Synopsis
Pour Bouda, être "une marque de vélo", c'est le summum de la dévalorisation dans l'échelle sociale. L'expression fait sourire. Seulement, dans le cas de ce jeune danseur de Hip Hop, le sourire est amer : à 30 ans, Bouda est socialement inexistant, un "mort-vivant" selon les mots de son père. Victime de la double peine, cet immigré, arrivé en France à l'âge de quatre mois, est expulsé du territoire français à sa sortie de prison en 1997. Après un bref séjour en Tunisie, son pays d'origine où il n'a aucune attache et où il se sent étranger, il décide de rejoindre clandestinement la cité de Dugny, où il a grandi. Là, il croise la caméra de Jean-Pierre Thorn, qui lui consacre ce documentaire. Il s'agit pour le réalisateur de dresser le portrait de Bouda. Un portrait objectif et sans concession, esquissé au fil de ses témoignages, de ceux de sa famille ou de ses amis, et illustré par de magnifiques séquences dansées.
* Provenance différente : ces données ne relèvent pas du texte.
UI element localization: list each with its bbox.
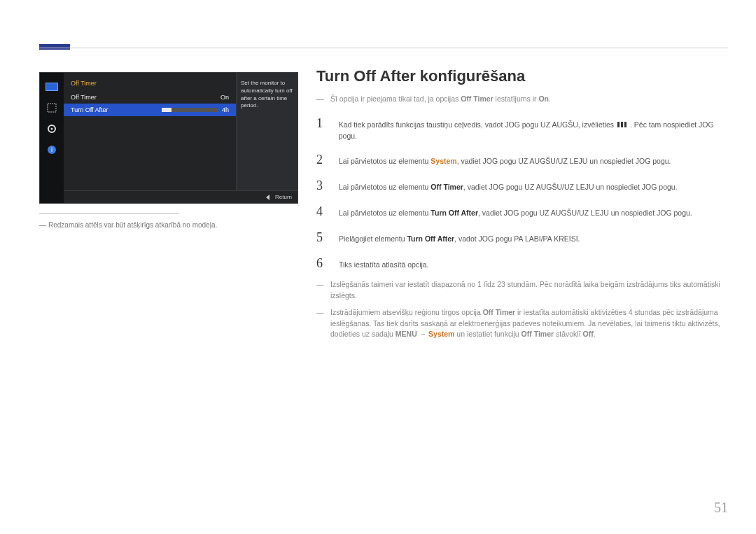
osd-sidebar: i <box>40 73 64 203</box>
caption-rule <box>39 213 179 214</box>
step-item: 3 Lai pārvietotos uz elementu Off Timer,… <box>316 173 728 199</box>
step-number: 3 <box>316 178 329 193</box>
page-title: Turn Off After konfigurēšana <box>316 67 728 85</box>
step-item: 1 Kad tiek parādīts funkcijas taustiņu c… <box>316 111 728 148</box>
info-icon: i <box>45 144 59 155</box>
osd-description: Set the monitor to automatically turn of… <box>236 73 298 190</box>
step-number: 1 <box>316 116 329 131</box>
osd-list: Off Timer Off Timer On Turn Off After 4h <box>64 73 236 190</box>
gear-icon <box>45 123 59 134</box>
display-icon <box>45 102 59 113</box>
osd-main: Off Timer Off Timer On Turn Off After 4h… <box>64 73 298 203</box>
step-text: Lai pārvietotos uz elementu System, vadi… <box>339 156 671 167</box>
step-number: 4 <box>316 204 329 219</box>
osd-row-label: Off Timer <box>71 94 97 101</box>
osd-row-off-timer: Off Timer On <box>64 91 236 104</box>
svg-rect-1 <box>48 104 56 112</box>
footnote-2: Izstrādājumiem atsevišķu reģionu tirgos … <box>325 307 728 340</box>
osd-footer: Return <box>64 190 298 203</box>
osd-slider <box>162 108 218 112</box>
figure-caption: ―Redzamais attēls var būt atšķirīgs atka… <box>39 221 217 229</box>
osd-row-label: Turn Off After <box>71 106 108 113</box>
menu-icon <box>617 122 629 129</box>
step-item: 4 Lai pārvietotos uz elementu Turn Off A… <box>316 199 728 225</box>
osd-row-turn-off-after: Turn Off After 4h <box>64 104 236 116</box>
step-number: 6 <box>316 256 329 271</box>
header-accent-bar <box>39 44 70 50</box>
osd-section-title: Off Timer <box>64 77 236 91</box>
footnote-1: Izslēgšanās taimeri var iestatīt diapazo… <box>325 279 728 302</box>
page-number: 51 <box>714 500 728 516</box>
step-text: Lai pārvietotos uz elementu Off Timer, v… <box>339 182 678 193</box>
svg-point-3 <box>51 128 53 130</box>
step-text: Tiks iestatīta atlasītā opcija. <box>339 260 429 271</box>
svg-rect-0 <box>46 83 58 91</box>
back-arrow-icon <box>266 195 270 200</box>
step-text: Pielāgojiet elementu Turn Off After, vad… <box>339 234 580 245</box>
osd-preview: i Off Timer Off Timer On Turn Off After … <box>39 72 298 204</box>
precondition-note: Šī opcija ir pieejama tikai tad, ja opci… <box>325 94 728 105</box>
step-item: 6 Tiks iestatīta atlasītā opcija. <box>316 251 728 276</box>
step-text: Lai pārvietotos uz elementu Turn Off Aft… <box>339 208 692 219</box>
osd-row-value: On <box>220 94 229 101</box>
step-item: 5 Pielāgojiet elementu Turn Off After, v… <box>316 225 728 251</box>
osd-return-label: Return <box>275 194 292 200</box>
step-number: 2 <box>316 153 329 167</box>
step-item: 2 Lai pārvietotos uz elementu System, va… <box>316 147 728 173</box>
osd-row-value: 4h <box>222 106 229 113</box>
content-column: Turn Off After konfigurēšana Šī opcija i… <box>316 67 728 346</box>
step-text: Kad tiek parādīts funkcijas taustiņu ceļ… <box>339 120 728 142</box>
step-number: 5 <box>316 230 329 245</box>
svg-text:i: i <box>51 146 52 153</box>
steps-list: 1 Kad tiek parādīts funkcijas taustiņu c… <box>316 111 728 277</box>
picture-icon <box>45 81 59 92</box>
header-rule <box>39 48 728 48</box>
Car Bouda est de cette génération qui a connu le lancement du mouvement Hip Hop en France, au début des années 80. À peine âgé de treize ans, Bouda est à l'époque un danseur réputé, mi-prodige, mi-mascotte. Le portrait individuel croise alors le destin collectif de toute une génération de jeunes de banlieue. Une génération qui avait trouvé dans le "break dance" et les "graffs" un moyen d'exprimer son malaise autant que son esprit créatif. Une génération malheureusement prise dans le carcan social des cités, et qui déchanta rapidement ; à l'image de Bouda qui, à 19 ans, tombe dans la spirale de la toxicomanie et se retrouve en prison. Une génération, enfin, à laquelle le film de Jean-Pierre Thorn redonne la parole, à un moment où les jeunes du "neuf trois" sont réduits au silence par les lourds clichés qui recouvrent la vérité des banlieues. On n'est pas des marques de vélo cherche donc à en finir avec ces clichés, tout en construisant un plaidoyer intelligent et émouvant contre l'absurdité de la double peine. Tout le mérite du réalisateur est d'avoir su trouver le ton juste pour atteindre son objectif, en évitant la revendication agressive comme l'angélisme misérabiliste. Le portrait de Bouda résonne alors comme le portrait de la jeunesse elle-même : bouillonnante et révoltée, empêtrée dans ses illusions, ses déceptions et finalement ses erreurs. Sauf qu'il est une jeunesse à laquelle la société pardonne moins lesdites erreurs...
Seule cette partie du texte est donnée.